Why is notify required inside a critical section?

Question

I'm reading this book here (official link, it's free) to understand threads and parallel programming.

Here's the question.

Why does the book say that pthread_cond_signal must be done with a lock held to prevent data race? I wasn't sure, so I referred to this question (and this question too), which basically said "no, it's not required". Why would a race condition occur?
What and where is the race condition being described?

The code and passage in question is as follows.

...
The code to wake a thread, which would run in some other thread, looks like this:
pthread_mutex_lock(&lock);
ready = 1;
pthread_cond_signal(&cond);
pthread_mutex_unlock(&lock);
A few things to note about this code sequence. First, when signaling (as well as when modifying the global variable ready), we always make sure to have the lock held. This ensures that we don’t accidentally introduce a race condition into our code. ...

_{(please refer to the free, official pdf to get context.)}

I couldn't comment with a small question in the link-2, so here is a full question.

Edit 1: I understand the lock is to control access to the ready variable. I am wondering why there's a race condition associated with the signaling. Specifically,

First, when signaling [...] we always make sure to have the lock held. This ensures that we don’t accidentally introduce a race condition into our code

Edit 2: I've seen resources and comments (from links commented below and during my own research), sometimes within the same page that say it doesn't matter or you must put it within a lock for Predictable Behavior^TM (would be nice if this can be touched upon too, if the behavior can be other than spurious wakeups). What must I follow?

Edit 3: I'm looking for more of a 'theoretical' answer, not implementation specific so that I can understand the core idea. I understand answers to these can be platform specific, but an answer that focuses on the core ideas of lock, mutex, condition variable as all implementations must follow these semantics, perhaps adding their own little quirks. Example, wait() can wake up spuriously, and given bad timing of signaling, can happen on 'pure' implementations too. Mentioning these would help.

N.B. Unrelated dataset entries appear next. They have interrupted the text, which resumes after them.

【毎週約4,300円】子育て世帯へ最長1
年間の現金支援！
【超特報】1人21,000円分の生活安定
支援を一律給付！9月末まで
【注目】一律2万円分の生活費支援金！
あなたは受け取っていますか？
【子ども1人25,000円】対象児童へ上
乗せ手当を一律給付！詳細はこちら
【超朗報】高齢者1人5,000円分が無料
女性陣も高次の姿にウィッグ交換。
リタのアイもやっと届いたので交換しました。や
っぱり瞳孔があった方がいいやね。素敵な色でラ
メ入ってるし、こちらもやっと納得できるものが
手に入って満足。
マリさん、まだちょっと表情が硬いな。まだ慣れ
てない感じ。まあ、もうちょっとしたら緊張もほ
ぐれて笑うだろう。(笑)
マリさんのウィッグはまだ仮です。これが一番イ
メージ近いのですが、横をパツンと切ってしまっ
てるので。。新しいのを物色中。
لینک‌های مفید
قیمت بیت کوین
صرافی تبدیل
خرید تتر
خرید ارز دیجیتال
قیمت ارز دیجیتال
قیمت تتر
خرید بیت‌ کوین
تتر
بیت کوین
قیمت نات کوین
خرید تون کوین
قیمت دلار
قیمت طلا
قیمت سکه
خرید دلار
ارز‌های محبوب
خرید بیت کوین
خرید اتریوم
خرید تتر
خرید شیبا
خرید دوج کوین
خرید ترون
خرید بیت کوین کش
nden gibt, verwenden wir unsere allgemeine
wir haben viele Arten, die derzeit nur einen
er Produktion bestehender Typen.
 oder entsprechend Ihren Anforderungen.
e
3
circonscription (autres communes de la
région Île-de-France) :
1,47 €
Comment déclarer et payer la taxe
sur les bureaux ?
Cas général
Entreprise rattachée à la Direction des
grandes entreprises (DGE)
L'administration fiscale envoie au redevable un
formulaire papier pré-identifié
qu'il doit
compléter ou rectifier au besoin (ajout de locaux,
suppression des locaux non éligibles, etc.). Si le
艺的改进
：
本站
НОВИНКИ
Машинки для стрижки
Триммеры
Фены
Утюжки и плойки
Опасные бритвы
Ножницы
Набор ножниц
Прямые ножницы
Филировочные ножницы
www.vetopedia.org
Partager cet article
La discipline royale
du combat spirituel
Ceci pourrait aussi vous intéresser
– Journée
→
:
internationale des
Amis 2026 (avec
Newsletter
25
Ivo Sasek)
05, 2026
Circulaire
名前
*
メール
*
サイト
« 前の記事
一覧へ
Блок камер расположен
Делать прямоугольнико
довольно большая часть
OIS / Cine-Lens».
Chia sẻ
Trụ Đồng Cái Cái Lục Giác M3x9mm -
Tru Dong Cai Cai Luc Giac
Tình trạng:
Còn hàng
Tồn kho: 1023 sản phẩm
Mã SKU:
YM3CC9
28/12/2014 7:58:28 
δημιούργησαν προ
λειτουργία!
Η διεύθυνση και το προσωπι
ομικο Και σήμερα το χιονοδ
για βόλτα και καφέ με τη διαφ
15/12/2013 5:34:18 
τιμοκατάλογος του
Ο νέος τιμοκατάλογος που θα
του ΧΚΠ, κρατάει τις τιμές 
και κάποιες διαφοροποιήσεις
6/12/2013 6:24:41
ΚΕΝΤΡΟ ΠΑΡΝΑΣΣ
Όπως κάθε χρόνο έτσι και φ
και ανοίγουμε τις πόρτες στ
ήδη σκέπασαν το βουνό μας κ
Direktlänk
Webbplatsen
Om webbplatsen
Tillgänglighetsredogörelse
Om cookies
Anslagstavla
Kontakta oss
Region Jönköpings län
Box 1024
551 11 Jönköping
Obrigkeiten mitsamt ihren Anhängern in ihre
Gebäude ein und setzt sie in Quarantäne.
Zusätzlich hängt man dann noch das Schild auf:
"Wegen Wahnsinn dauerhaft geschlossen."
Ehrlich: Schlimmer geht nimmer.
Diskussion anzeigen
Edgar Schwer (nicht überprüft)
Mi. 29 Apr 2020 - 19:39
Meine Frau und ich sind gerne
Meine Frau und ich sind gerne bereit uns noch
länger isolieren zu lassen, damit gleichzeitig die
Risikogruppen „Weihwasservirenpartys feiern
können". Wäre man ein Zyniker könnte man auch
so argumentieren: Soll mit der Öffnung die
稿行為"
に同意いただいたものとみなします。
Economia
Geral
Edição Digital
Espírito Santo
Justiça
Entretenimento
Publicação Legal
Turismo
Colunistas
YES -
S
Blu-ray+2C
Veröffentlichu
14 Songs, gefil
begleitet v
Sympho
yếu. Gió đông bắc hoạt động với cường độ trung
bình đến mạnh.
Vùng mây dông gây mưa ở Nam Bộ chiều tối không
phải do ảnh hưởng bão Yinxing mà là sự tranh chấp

My apologies for so many edits, but my dearth of in-depth knowledge in this field is confusing the heck outta me.

Any insight would be really helpful, thanks. Also, please feel free to point me to books where I can read these concepts in detail, and where I can learn C++ with these concepts too. Thanks.

In the paragraph following the code, including in the part you pasted, it says that the race condition is about the `ready` variable. It has nothing to do with `pthread_cond_signal`. Have you completely read the text around this code snippet? To me at least, it clearly explains exactly why `pthread_cond_signal` is before the `pthread_mutex_unlock`. — Thomas Jager, Feb 08 '20 at 16:53
I see in the text you link: *"To use a condition variable, one has to in addition have a lock that isassociated with this condition. When calling either of the above routines,this lock should be held"* - is it this the reason that made you ask the question? If so you should add this to the question before the first quotation as it better explains why you are asking it. — Marco Bonelli, Feb 08 '20 at 17:01
No, I understand that a condition variable must in conjunction with a lock. The reasoning is "What threads must be awakened? Those associated with this lock." — B_Dex_Float, Feb 08 '20 at 17:07
And also this one: https://stackoverflow.com/questions/6419117/signal-and-unlock-order — dragosht, Feb 08 '20 at 17:22
I am not sure. Some sources suggest that I must 'signal-then-unlock' while others say 'it doesn't matter'. Take [this answer](https://stackoverflow.com/a/4544494/8560442) for example, it quotes that I must, for 'predictable behavior' (in quotes because I'm not sure what is unpredictable there, apart from spurious wakeups, which don't seem to make sense to me in that answer's context). A [comment](https://stackoverflow.com/questions/4544234/calling-pthread-cond-signal-without-locking-mutex#comment9223783_4567919) says that it 'doesn't matter' — B_Dex_Float, Feb 08 '20 at 17:36
The book referenced is speaking specifically about pthreads. Tag added. — John Bollinger, Feb 09 '20 at 18:18
@JohnBollinger True, but the ideas presented are general. It only used pthreads to show code that can be readily executed. The question posted is also about locking/waiting/notifying in general, irrespective of the implementation. Should I add an edit to make that explicit? I assumed it was understood. — B_Dex_Float, Feb 09 '20 at 18:29
@B_Dex_Float, mutexes and condition variables are general concepts, but the comment about which you are inquiring pertains to a specific implementation (pthreads), and implementations are not necessarily all the same in that regard. The tag I already added is the minimum information appropriate for making the context clear, but if you want to clarify in the text as well then that would be good, too. — John Bollinger, Feb 09 '20 at 19:50

John Bollinger · Answer 1 · 2020-02-09T20:01:23.357

Why does the book say that pthread_cond_signal must be done with a lock held to prevent data race? I wasn't sure, so I referred to this question (and this question too), which basically said "no, it's not required". Why would a race condition occur?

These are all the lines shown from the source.